- _What you should do_:
Please retype, character for character, the portion of the entries below that runs from the line containing "من حق حزب النهج ان يتبنى الموقف الذ" to the last line.

* * * * *

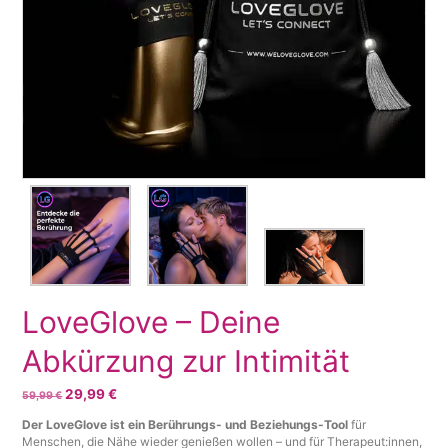
LoveGlove – Deine
Abkürzung zur Intimität
Ursprünglicher
29,99
€
Aktueller
59,99
€
Preis
Preis
Der LoveGlove ist ein Berührungs- und Beziehungs-Tool
für
war:
ist:
Menschen, die Nähe wieder genießen wollen – und für Therapeut:innen,
59,99 €
29,99 €.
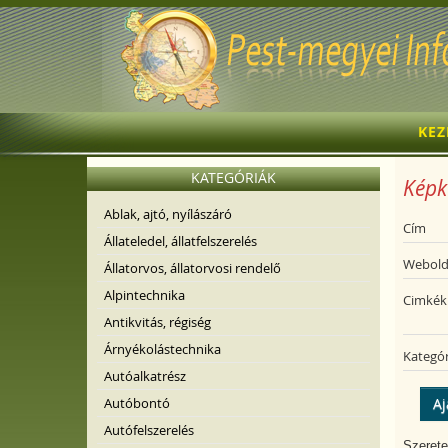
KE
KATEGÓRIÁK
Képk
Ablak, ajtó, nyílászáró
Cím
Állateledel, állatfelszerelés
Webold
Állatorvos, állatorvosi rendelő
Alpintechnika
Cimkék
Antikvitás, régiség
Árnyékolástechnika
Kategór
Autóalkatrész
Autóbontó
Aj
Autófelszerelés
Szerete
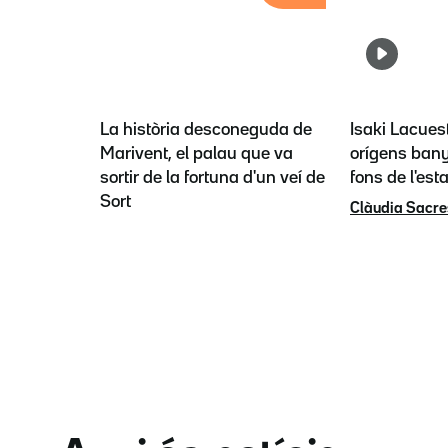
La història desconeguda de
Isaki Lacues
Marivent, el palau que va
orígens bany
sortir de la fortuna d'un veí de
fons de l'est
Sort
Clàudia Sacre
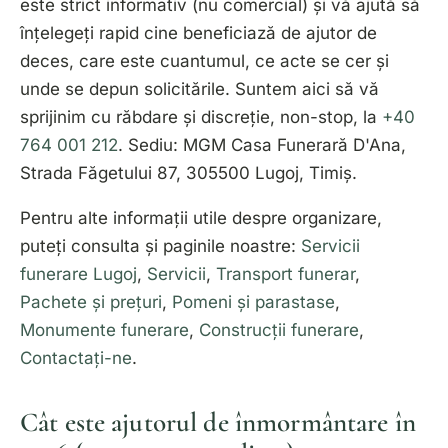
este strict informativ (nu comercial) și vă ajută să
înțelegeți rapid cine beneficiază de ajutor de
deces, care este cuantumul, ce acte se cer și
unde se depun solicitările. Suntem aici să vă
sprijinim cu răbdare și discreție, non-stop, la
+40
764 001 212
. Sediu: MGM Casa Funerară D'Ana,
Strada Făgetului 87, 305500 Lugoj, Timiș.
Pentru alte informații utile despre organizare,
puteți consulta și paginile noastre:
Servicii
funerare Lugoj
,
Servicii
,
Transport funerar
,
Pachete și prețuri
,
Pomeni și parastase
,
Monumente funerare
,
Construcții funerare
,
Contactați-ne
.
Cât este ajutorul de înmormântare în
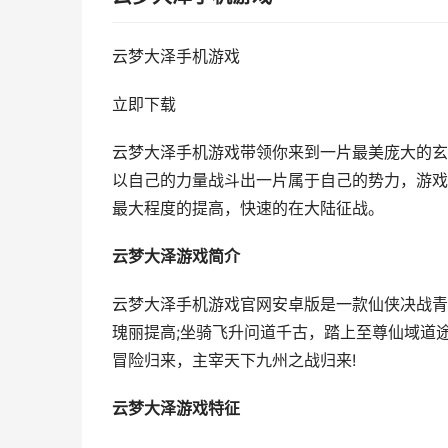
云梦大泽手机游戏
立即下载
云梦大泽手机游戏带领你来到一片最美庞大的玄
以自己的力量战斗出一片属于自己的势力，游戏
最大程度的提高，快速的在大陆征战。
云梦大泽游戏简介
云梦大泽手机游戏官网安卓版是一款仙侠决战青
瑰丽提高;坐骑飞升问道千古，踏上至尊仙域道
冒险归来，主宰天下九州之战归来!
云梦大泽游戏特征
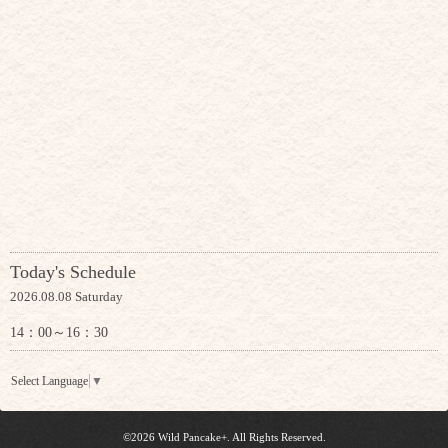
Today's Schedule
2026.08.08 Saturday
14：00～16：30
Select Language
▼
©2026
Wild Pancake+
. All Rights Reserved.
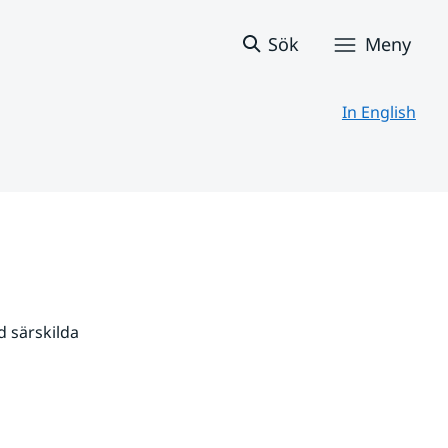
Sök
Meny
In English
 särskilda 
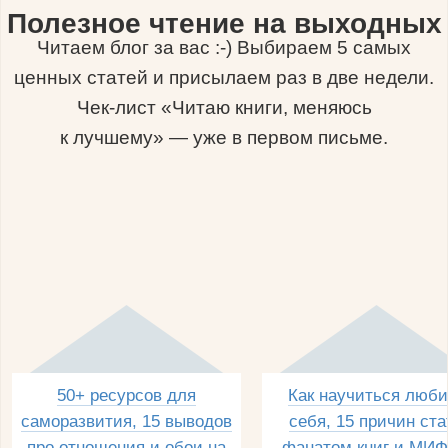
Полезное чтение на выходных
Читаем блог за вас :-) Выбираем 5 самых
ценных статей и присылаем раз в две недели.
Чек-лист «Читаю книги, меняюсь
к лучшему» — уже в первом письме.
50+ ресурсов для
Как научиться люби
саморазвития, 15 выводов
себя, 15 причин ста
про отношения и обои на
фанатом книг и МИФ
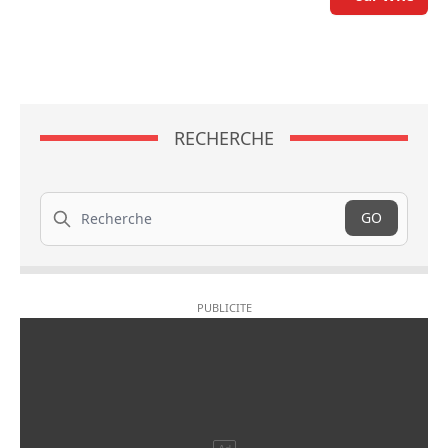
RECHERCHE
Recherche
GO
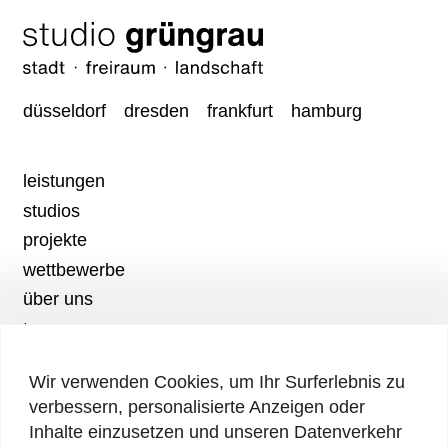
düsseldorf
dresden
frankfurt
hamburg
leistungen
studios
projekte
wettbewerbe
über uns
team
karriere
Wir verwenden Cookies, um Ihr Surferlebnis zu
aktuelles
verbessern, personalisierte Anzeigen oder
kontakt
Inhalte einzusetzen und unseren Datenverkehr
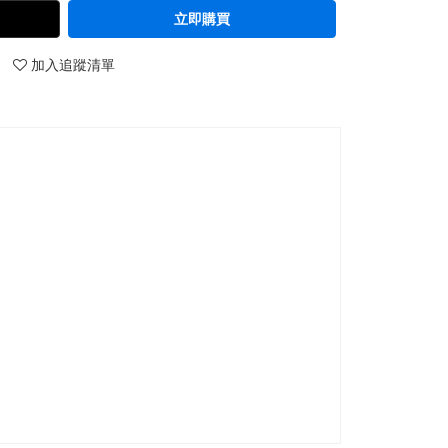
立即購買
加入追蹤清單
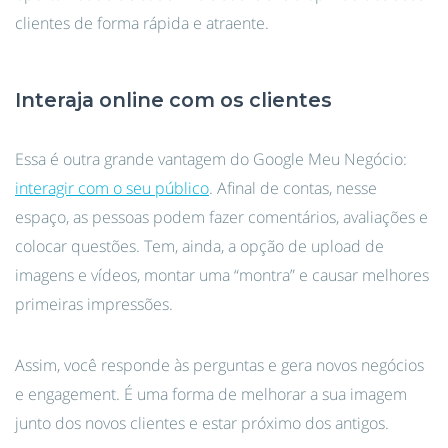
clientes de forma rápida e atraente.
Interaja online com os clientes
Essa é outra grande vantagem do Google Meu Negócio:
interagir com o seu público
. Afinal de contas, nesse
espaço, as pessoas podem fazer comentários, avaliações e
colocar questões. Tem, ainda, a opção de upload de
imagens e vídeos, montar uma “montra” e causar melhores
primeiras impressões.
Assim, você responde às perguntas e gera novos negócios
e engagement. É uma forma de melhorar a sua imagem
junto dos novos clientes e estar próximo dos antigos.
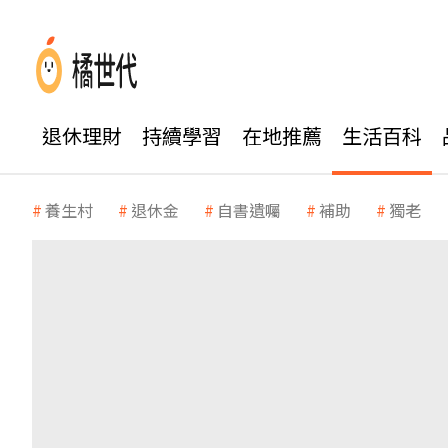
退休理財
持續學習
在地推薦
生活百科
養生村
退休金
自書遺囑
補助
獨老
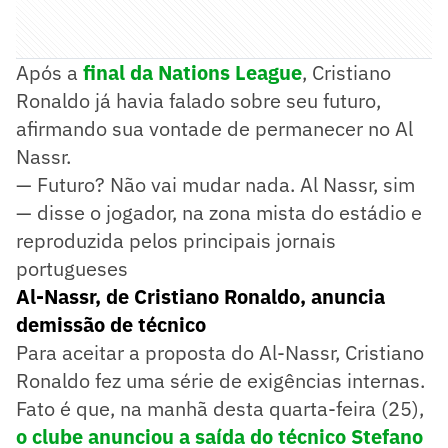
Após a
final da Nations League
, Cristiano
Ronaldo já havia falado sobre seu futuro,
afirmando sua vontade de permanecer no Al
Nassr.
— Futuro? Não vai mudar nada. Al Nassr, sim
— disse o jogador, na zona mista do estádio e
reproduzida pelos principais jornais
portugueses
Al-Nassr, de Cristiano Ronaldo, anuncia
demissão de técnico
Para aceitar a proposta do Al-Nassr, Cristiano
Ronaldo fez uma série de exigências internas.
Fato é que, na manhã desta quarta-feira (25),
o clube anunciou a saída do técnico Stefano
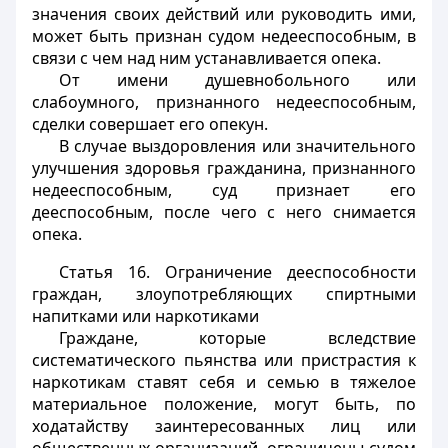
значения своих действий или руководить ими,
может быть признан судом недееспособным, в
связи с чем над ним устанавливается опека.
От имени душевнобольного или
слабоумного, признанного недееспособным,
сделки совершает его опекун.
В случае выздоровления или значительного
улучшения здоровья гражданина, признанного
недееспособным, суд признает его
дееспособным, после чего с него снимается
опека.
Статья 16.
Ограничение дееспособности
граждан, злоупотребляющих спиртными
напитками или наркотиками
Граждане, которые вследствие
систематического пьянства или пристрастия к
наркотикам ставят себя и семью в тяжелое
материальное положение, могут быть, по
ходатайству заинтересованных лиц или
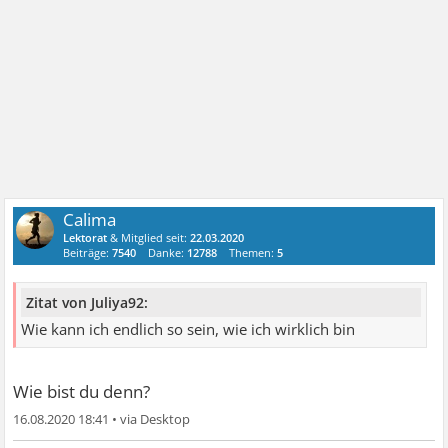
Calima
Lektorat
& Mitglied seit:
22.03.2020
Beiträge:
7540
Danke:
12788
Themen:
5
Zitat von Juliya92:
Wie kann ich endlich so sein, wie ich wirklich bin
Wie bist du denn?
16.08.2020 18:41
•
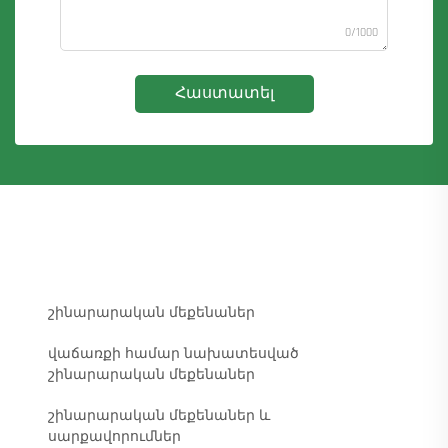
0/1000
Հաստատել
շինարարական մեքենաներ
վաճառքի համար նախատեսված
շինարարական մեքենաներ
շինարարական մեքենաներ և
սարքավորումներ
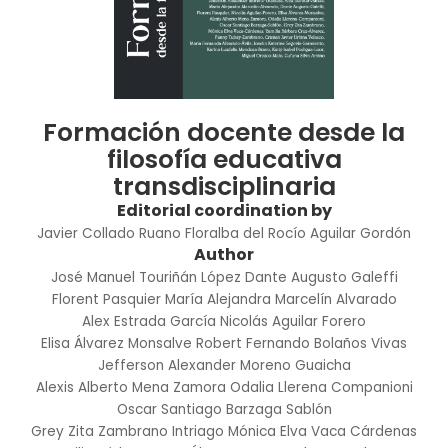
Formación docente desde la
filosofía educativa
transdisciplinaria
Editorial coordination by
Javier Collado Ruano
Floralba del Rocío Aguilar Gordón
Author
José Manuel Touriñán López
Dante Augusto Galeffi
Florent Pasquier
María Alejandra Marcelín Alvarado
Alex Estrada García
Nicolás Aguilar Forero
Elisa Álvarez Monsalve
Robert Fernando Bolaños Vivas
Jefferson Alexander Moreno Guaicha
Alexis Alberto Mena Zamora
Odalia Llerena Companioni
Oscar Santiago Barzaga Sablón
Grey Zita Zambrano Intriago
Mónica Elva Vaca Cárdenas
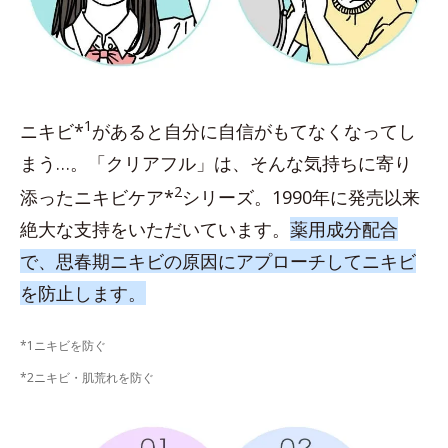
1
ニキビ*
があると自分に自信がもてなくなってし
まう…。「クリアフル」は、そんな気持ちに寄り
2
添ったニキビケア*
シリーズ。1990年に発売以来
絶大な支持をいただいています。
薬用成分配合
で、思春期ニキビの原因にアプローチしてニキビ
を防止します。
*1ニキビを防ぐ
*2ニキビ・肌荒れを防ぐ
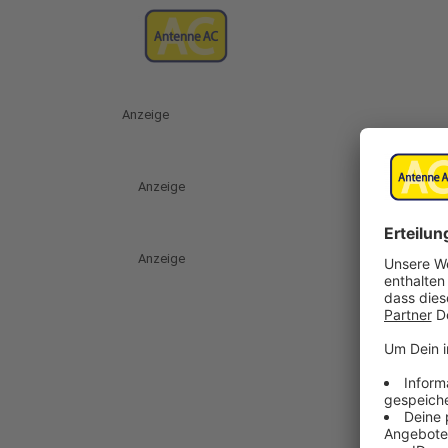
Anzeige
Anzeige
Anzeige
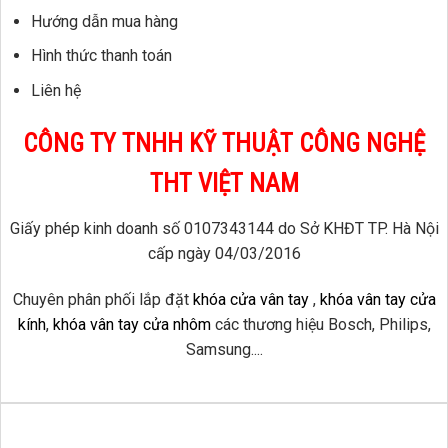
Hướng dẫn mua hàng
Hình thức thanh toán
Liên hệ
CÔNG TY TNHH KỸ THUẬT CÔNG NGHỆ
THT VIỆT NAM
Giấy phép kinh doanh số 0107343144 do Sở KHĐT TP. Hà Nội
cấp ngày 04/03/2016
Chuyên phân phối lắp đặt
khóa cửa vân tay
,
khóa vân tay cửa
kính
,
khóa vân tay cửa nhôm
các thương hiệu Bosch, Philips,
Samsung....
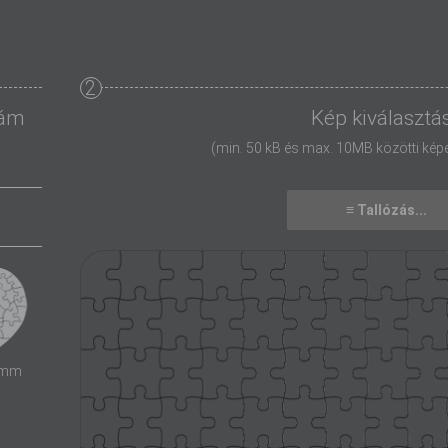
2
zám
Kép kiválasztá
(min. 50 kB és max. 10MB közötti képeke
≡ Tallózás...
 mm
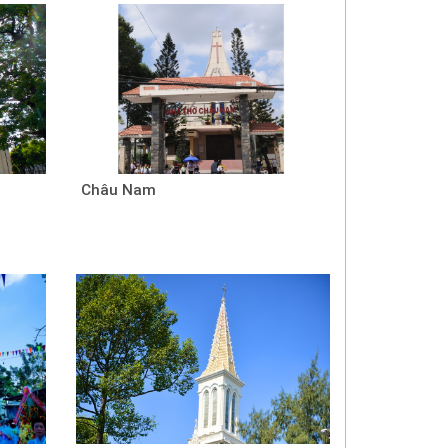
Châu Nam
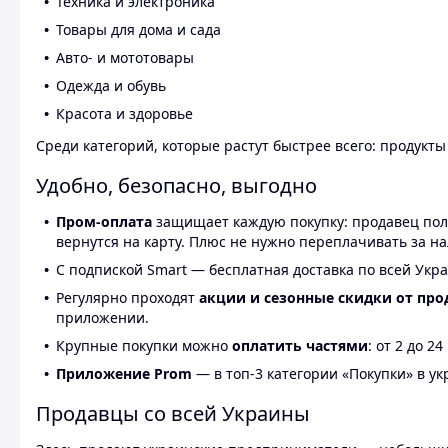
Техника и электроника
Товары для дома и сада
Авто- и мототовары
Одежда и обувь
Красота и здоровье
Среди категорий, которые растут быстрее всего: продукт
Удобно, безопасно, выгодно
Пром-оплата
защищает каждую покупку: продавец получ
вернутся на карту. Плюс не нужно переплачивать за н
С подпиской Smart — бесплатная доставка по всей Укра
Регулярно проходят
акции и сезонные скидки от про
приложении.
Крупные покупки можно
оплатить частями
: от 2 до 
Приложение Prom
— в топ-3 категории «Покупки» в укр
Продавцы со всей Украины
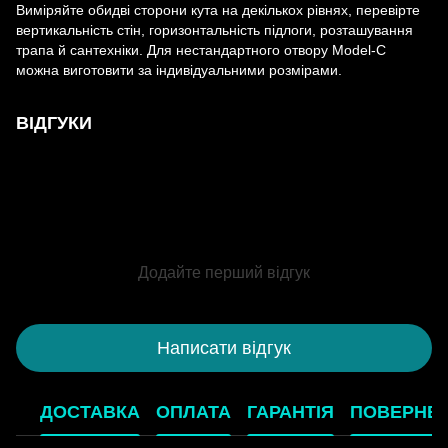
Виміряйте обидві сторони кута на декількох рівнях, перевірте
вертикальність стін, горизонтальність підлоги, розташування
трапа й сантехніки. Для нестандартного отвору Model-C
можна виготовити за індивідуальними розмірами.
ВІДГУКИ
Додайте перший відгук
Написати відгук
ДОСТАВКА
ОПЛАТА
ГАРАНТІЯ
ПОВЕРНЕ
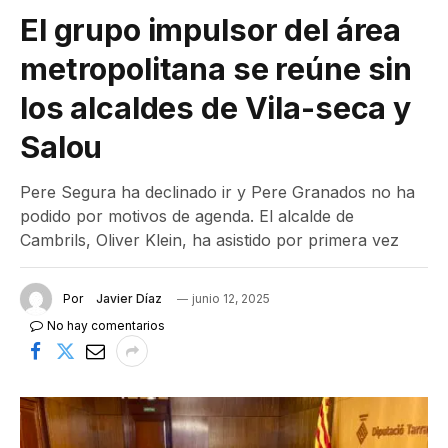
El grupo impulsor del área
metropolitana se reúne sin
los alcaldes de Vila-seca y
Salou
Pere Segura ha declinado ir y Pere Granados no ha
podido por motivos de agenda. El alcalde de
Cambrils, Oliver Klein, ha asistido por primera vez
Por
Javier Díaz
junio 12, 2025
No hay comentarios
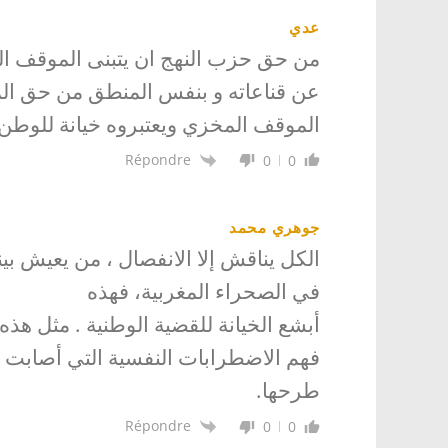
عدي
من حق حزب النهج ان يتبنى الموقف الذ
عن قناعاته و بنفس المنطق من حق المغ
الموقف المخزي ويعتبروه خيانة للوطن 
Répondre
0
0
جوهري محمد
الكل يناقش إلا الانفصال ، من يعيش بين
في الصحراء المغربية، فهذه
أبشع الخيانة للقضية الوطنية . مثل هذ
فهم الاضطرابات النفسية التي أصابت 
طرحها.
Répondre
0
0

* * * * *

- _Result of this exercise_:
من حق حزب النهج ان يتبنى الموقف الذ
عن قناعاته و بنفس المنطق من حق المغ
الموقف المخزي ويعتبروه خيانة للوطن 
Répondre
0
0
جوهري محمد
الكل يناقش إلا الانفصال ، من يعيش بين
في الصحراء المغربية، فهذه
أبشع الخيانة للقضية الوطنية . مثل هذ
فهم الاضطرابات النفسية التي أصابت 
طرحها.
Répondre
0
0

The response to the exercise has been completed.